@Roy2U
I made somewhat of an error in respect of that Point 2 of my post, and how I calculate the additional working capital might warrant some clarification.
Essentially, in order to generate $21m of additional Operating Cash Flow will require additional Revenue of X.
In order to derive this X figure, I crudely took, as a proxy, the portion of Revenue that reported to OCF historically and grossed up your $21m in order to get that figure.
And then I simply applied the historical average Working Cap-to-Sales ratio (which has been around 4%...initially I used 6%, which was calculated incorrectly by me) in order to calculate the working capital investment required.

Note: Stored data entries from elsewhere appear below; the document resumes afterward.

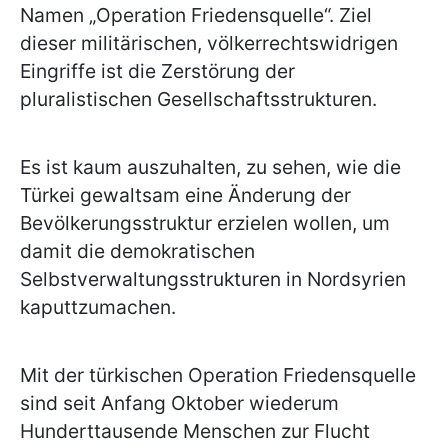
Namen „Operation Friedensquelle“. Ziel
dieser militärischen, völkerrechtswidrigen
Eingriffe ist die Zerstörung der
pluralistischen Gesellschaftsstrukturen.
Es ist kaum auszuhalten, zu sehen, wie die
Türkei gewaltsam eine Änderung der
Bevölkerungsstruktur erzielen wollen, um
damit die demokratischen
Selbstverwaltungsstrukturen in Nordsyrien
kaputtzumachen.
Mit der türkischen Operation Friedensquelle
sind seit Anfang Oktober wiederum
Hunderttausende Menschen zur Flucht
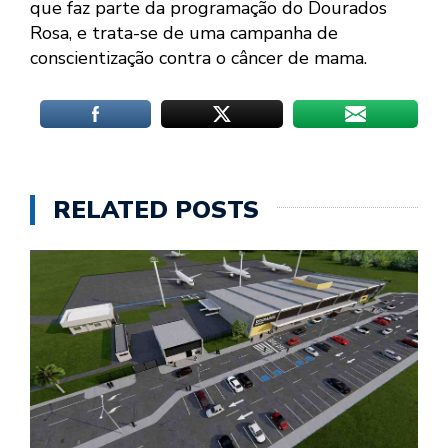
que faz parte da programação do Dourados
Rosa, e trata-se de uma campanha de
conscientização contra o câncer de mama.
RELATED POSTS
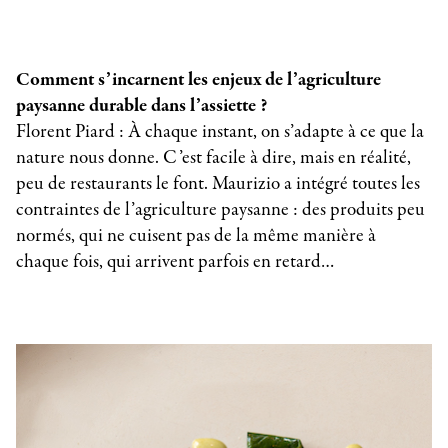
Comment s’incarnent les enjeux de l’agriculture
paysanne durable dans l’assiette ?
Florent Piard : À chaque instant, on s’adapte à ce que la
nature nous donne. C’est facile à dire, mais en réalité,
peu de restaurants le font. Maurizio a intégré toutes les
contraintes de l’agriculture paysanne : des produits peu
normés, qui ne cuisent pas de la même manière à
chaque fois, qui arrivent parfois en retard…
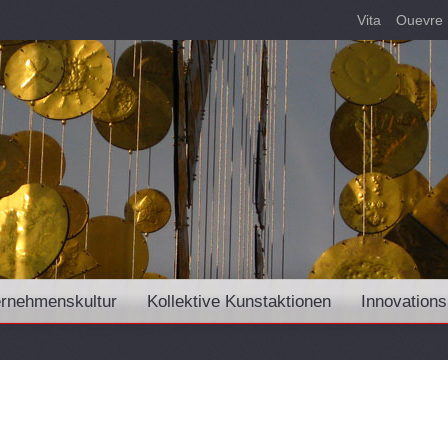
Vita
Ouevre
rnehmenskultur
Kollektive Kunstaktionen
Innovations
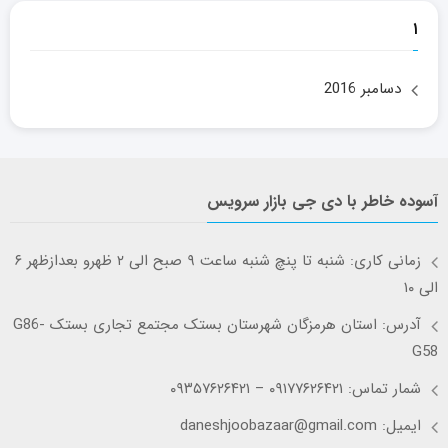
۱
دسامبر 2016
آسوده خاطر با دی جی بازار سرویس
زمانی کاری: شنبه تا پنچ شنبه ساعت ۹ صبح الی ۲ ظهرو بعدازظهر ۶
الی ۱۰
آدرس: استان هرمزگان شهرستان بستک مجتمع تجاری بستک G86-
G58
شمار تماس: ۰۹۱۷۷۶۲۶۴۲۱ – ۰۹۳۵۷۶۲۶۴۲۱
ایمیل: daneshjoobazaar@gmail.com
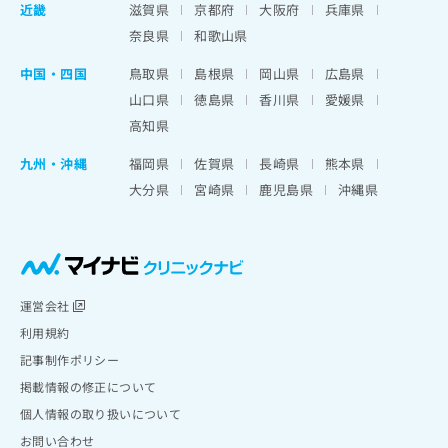
近畿
滋賀県
京都府
大阪府
兵庫県
奈良県
和歌山県
中国・四国
鳥取県
島根県
岡山県
広島県
山口県
徳島県
香川県
愛媛県
高知県
九州・沖縄
福岡県
佐賀県
長崎県
熊本県
大分県
宮崎県
鹿児島県
沖縄県
運営会社
利用規約
記事制作ポリシー
掲載情報の修正について
個人情報の取り扱いについて
お問い合わせ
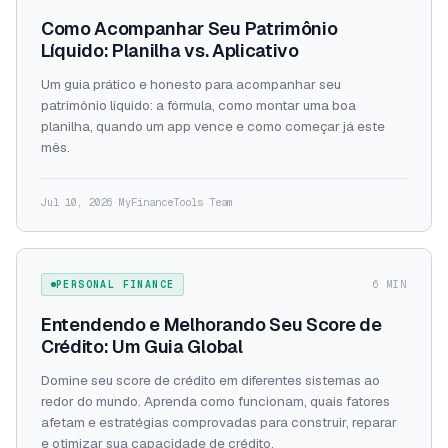
Como Acompanhar Seu Patrimônio
Líquido: Planilha vs. Aplicativo
Um guia prático e honesto para acompanhar seu
patrimônio líquido: a fórmula, como montar uma boa
planilha, quando um app vence e como começar já este
mês.
Jul 10, 2026
·
MyFinanceTools Team
PERSONAL FINANCE
6 MIN
Entendendo e Melhorando Seu Score de
Crédito: Um Guia Global
Domine seu score de crédito em diferentes sistemas ao
redor do mundo. Aprenda como funcionam, quais fatores
afetam e estratégias comprovadas para construir, reparar
e otimizar sua capacidade de crédito.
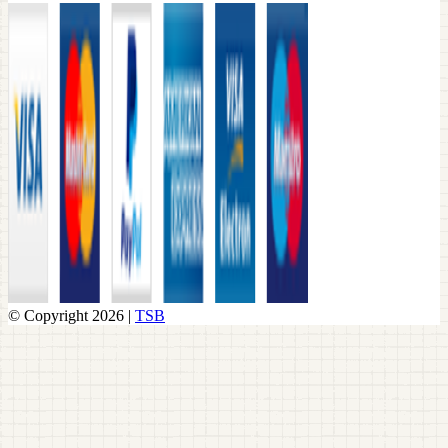
© Copyright 2026 |
TSB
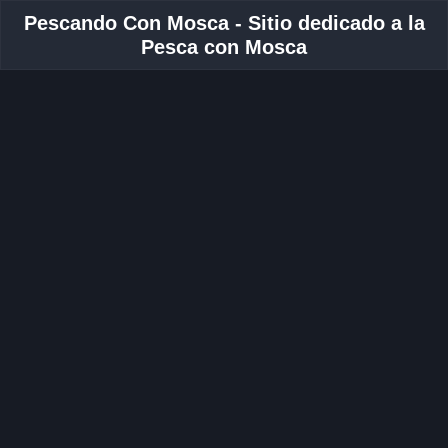
Pescando Con Mosca - Sitio dedicado a la
Pesca con Mosca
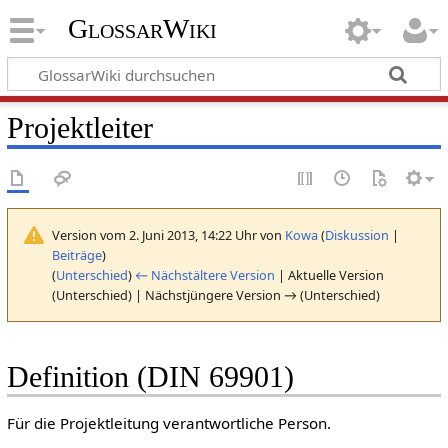
GlossarWiki
Projektleiter
Version vom 2. Juni 2013, 14:22 Uhr von
Kowa
(
Diskussion
|
Beiträge
)
(
Unterschied
)
← Nächstältere Version
| Aktuelle Version
(Unterschied) | Nächstjüngere Version → (Unterschied)
Definition (DIN 69901)
Für die Projektleitung verantwortliche Person.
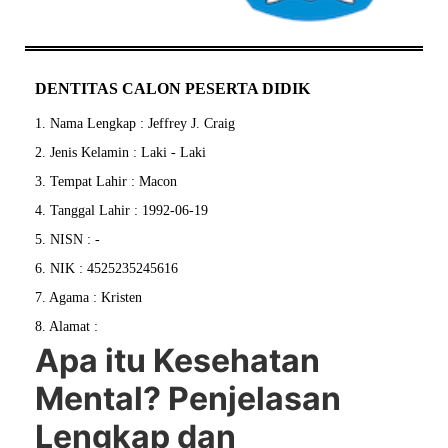
DENTITAS CALON PESERTA DIDIK
1. Nama Lengkap : Jeffrey J. Craig
2. Jenis Kelamin : Laki - Laki
3. Tempat Lahir : Macon
4. Tanggal Lahir : 1992-06-19
5. NISN : -
6. NIK : 4525235245616
7. Agama : Kristen
8. Alamat :
Apa itu Kesehatan
Mental? Penjelasan
Lengkap dan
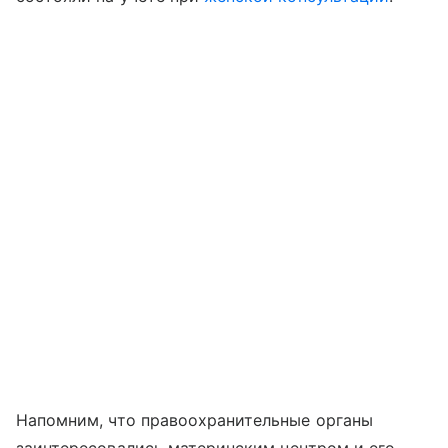
Напомним, что правоохранительные органы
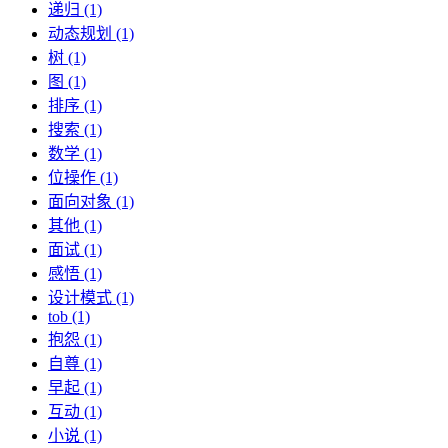
递归 (1)
动态规划 (1)
树 (1)
图 (1)
排序 (1)
搜索 (1)
数学 (1)
位操作 (1)
面向对象 (1)
其他 (1)
面试 (1)
感悟 (1)
设计模式 (1)
tob (1)
抱怨 (1)
自尊 (1)
早起 (1)
互动 (1)
小说 (1)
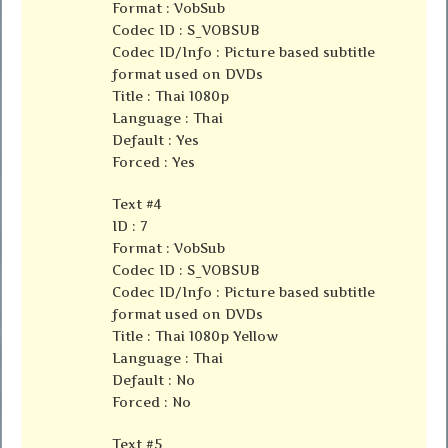
Format : VobSub
Codec ID : S_VOBSUB
Codec ID/Info : Picture based subtitle
format used on DVDs
Title : Thai 1080p
Language : Thai
Default : Yes
Forced : Yes
Text #4
ID : 7
Format : VobSub
Codec ID : S_VOBSUB
Codec ID/Info : Picture based subtitle
format used on DVDs
Title : Thai 1080p Yellow
Language : Thai
Default : No
Forced : No
Text #5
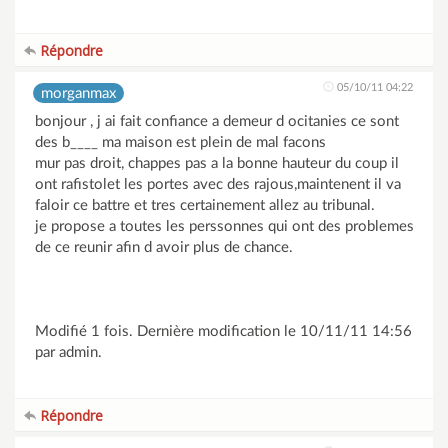
Répondre
05/10/11 04:22
morganmax
bonjour , j ai fait confiance a demeur d ocitanies ce sont
des b____ ma maison est plein de mal facons
mur pas droit, chappes pas a la bonne hauteur du coup il
ont rafistolet les portes avec des rajous,maintenent il va
faloir ce battre et tres certainement allez au tribunal.
je propose a toutes les perssonnes qui ont des problemes
de ce reunir afin d avoir plus de chance.
Modifié 1 fois. Dernière modification le 10/11/11 14:56
par admin.
Répondre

So, here are the workings:
(Note that I used the 2015 year to derive the theoretical extra Revenue, when OCF-to-Revenue was the highest ratio, meaning that the additional Revenue - and therefore the required Working Cap - are minimised)
FY2015 Revenue = $2.9bn
FY2015 OCF = $210m
=> 7.3 cents of OCF per dollar of Revenue
Therefore $21m of additional OCF would require 21.0 divided by 0.073 = $286m
Now additional working capital required = 0.04 x $286m = $11m
So, it isn't quite the $17m I initially calculated, but it means that the $42m deficit I originally derived is closer to $35m.
But the conclusion remains unchanged:
The Company is Under-Funded.
(To pre-empt the probable response from someone: No, not "insolvent" under-funded, i.e., not under-funded in being unable to
service its debt, but under-funded in being unable to
reduce its debt.)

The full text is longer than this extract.